Yes, of course.
The SA was used to terrorize political opponents; they originated from right-wing paramilitary groups that were abundant in Germany after the first world war. (The peace treaty limited the German army to a certain number (100000 soldiers); the German imperial army in the first world war was much larger and many units resented both the peace treaty and the new republic and simply refused to give up their arms.)
At first, the SA was used to protect Nazi-party events. (You are right, most political parties in Germany at the time had similar organizations for this purpose, the social democrats for instance had the Reichsbanner, the communists had the RFB etc.).
By 1923, as mentioned by @Tom Au the SA was used much more aggressively, however, forming the backbone of Hitlers first attempt to seize power. From the late 1920s, as the SA grew, there were more and more incidents of them openly terrorizing political opponents and thereby unlawfully influencing the political process; consider this murder of a German labor union activist as an example (unfortunately only in the German and Italian wikipedia).

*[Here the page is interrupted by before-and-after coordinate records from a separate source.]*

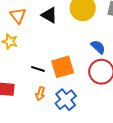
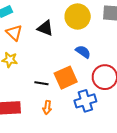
blue semicircle: (98, 47) -> (83, 52), moved
blue cross: (66, 100) -> (85, 101), moved, turned 30

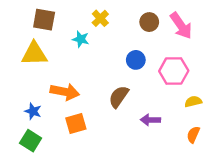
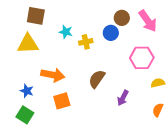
yellow cross: (100, 18) -> (86, 42), moved, turned 32
blue circle: (136, 60) -> (111, 33), moved
purple arrow: (150, 120) -> (123, 98), turned -63

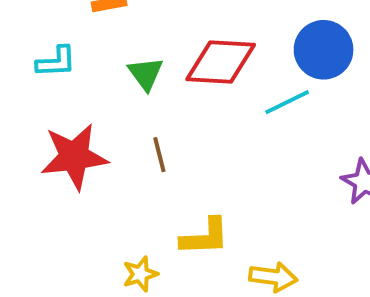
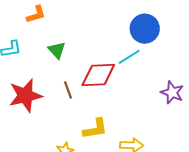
red diamond: (221, 62) -> (98, 75), moved

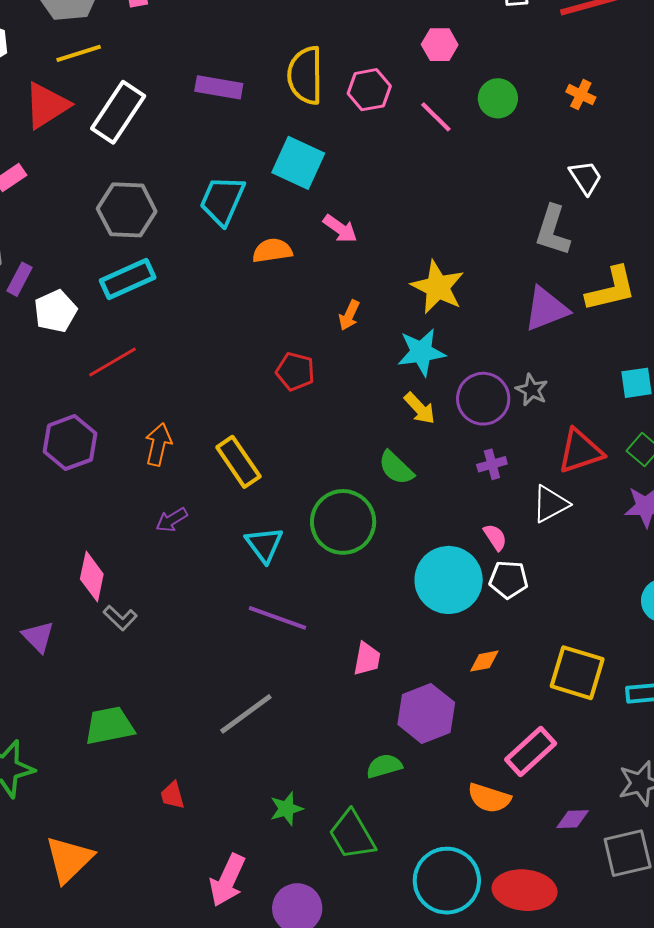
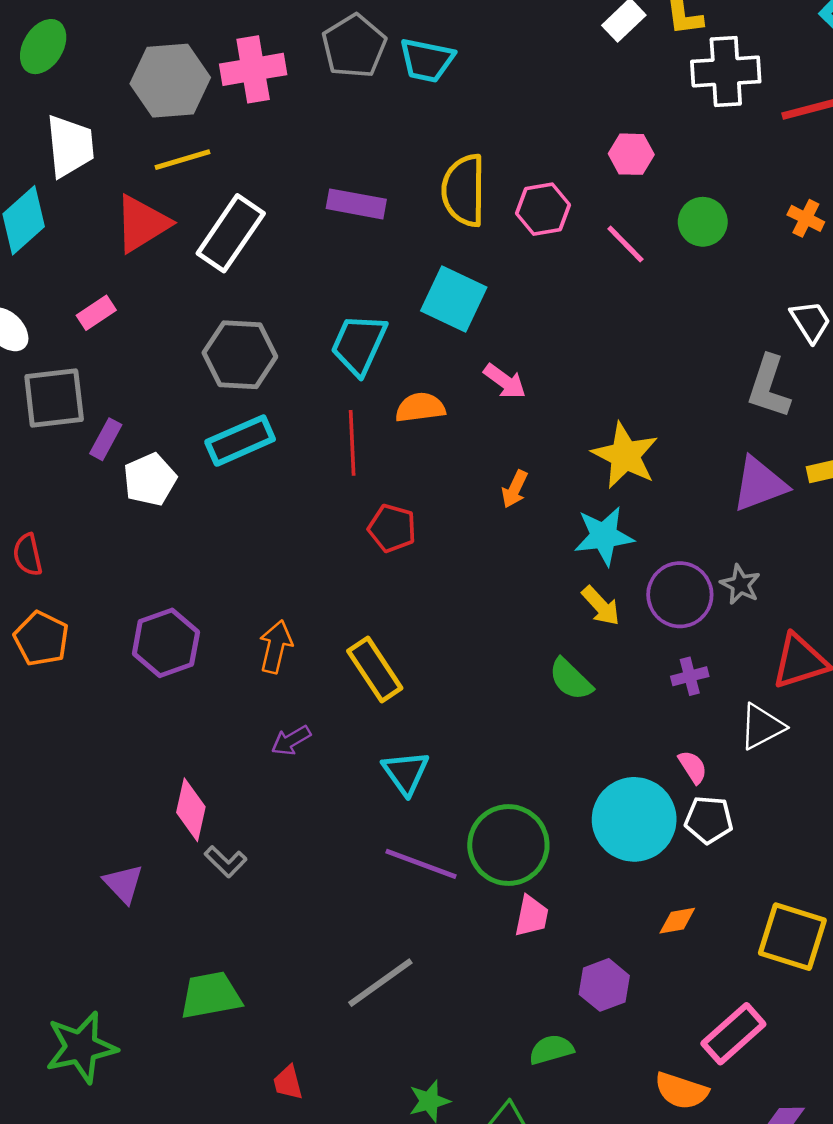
red line: (112, 362) -> (352, 443), moved, turned -63
red pentagon: (295, 371) -> (392, 528), moved
green circle: (343, 522) -> (508, 845), moved
purple hexagon: (426, 713) -> (604, 985), size x0.7

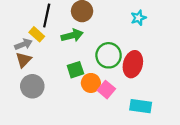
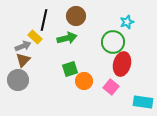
green circle: (109, 55) -> (113, 42), moved
gray circle: (32, 86) -> (18, 80), moved
pink square: (106, 90) -> (111, 87), moved
cyan rectangle: (141, 106) -> (143, 102), moved

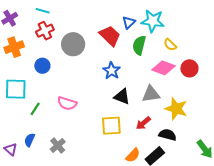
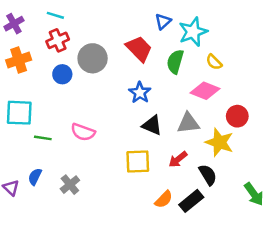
cyan star: (153, 21) -> (193, 32), turned -30
blue triangle: (129, 22) -> (163, 21), moved
blue circle: (42, 66) -> (62, 74), moved
red circle: (189, 68) -> (237, 116), moved
green line: (35, 109) -> (43, 138), turned 64
black semicircle: (168, 135) -> (208, 175), turned 42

Note that the SA was illegal during parts of the 1920s and the early 1930s - the German authorities realized, of course, that they were a threat. However, as substantial parts of the German burocracy, and substantian parts of the political and economic elites supported the right wing (and from a certain point on specifically Hitler), this did not last long. They played an important part in Hitler's consolidation of power in 1933. Many of them were briefly given official status as auxiliary police force; having already influenced the voting process in the elections in February 1933 (having been ordered to "monitor" them), they then prevented the seating of elected left-wing MPs in parliament.